__Requirement__
A word-for-word copy of the whole listing is required.

__Data for the task__
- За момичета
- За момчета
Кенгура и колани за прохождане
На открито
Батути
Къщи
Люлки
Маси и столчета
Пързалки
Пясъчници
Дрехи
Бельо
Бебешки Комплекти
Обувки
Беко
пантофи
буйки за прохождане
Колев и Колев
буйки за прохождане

__Output of the task__
- За момичета
- За момчета
Кенгура и колани за прохождане
На открито
Батути
Къщи
Люлки
Маси и столчета
Пързалки
Пясъчници
Дрехи
Бельо
Бебешки Комплекти
Обувки
Беко
пантофи
буйки за прохождане
Колев и Колев
буйки за прохождане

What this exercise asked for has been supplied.